At the line containing "транспортировки", begin setting down the entries exactly, and stop only after the last line.

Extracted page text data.
--

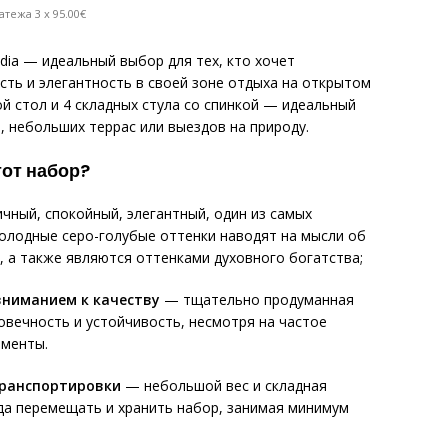
атежа 3 x 95.00€
dia — идеальный выбор для тех, кто хочет
ть и элегантность в своей зоне отдыха на открытом
й стол и 4 складных стула со спинкой — идеальный
, небольших террас или выездов на природу.
тот набор?
чный, спокойный, элегантный, один из самых
олодные серо-голубые оттенки наводят на мысли об
, а также являются оттенками духовного богатства;
вниманием к качеству
— тщательно продуманная
овечность и устойчивость, несмотря на частое
ементы.
транспортировки
— небольшой вес и складная
да перемещать и хранить набор, занимая минимум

--

Solution to this task.
транспортировки
— небольшой вес и складная
да перемещать и хранить набор, занимая минимум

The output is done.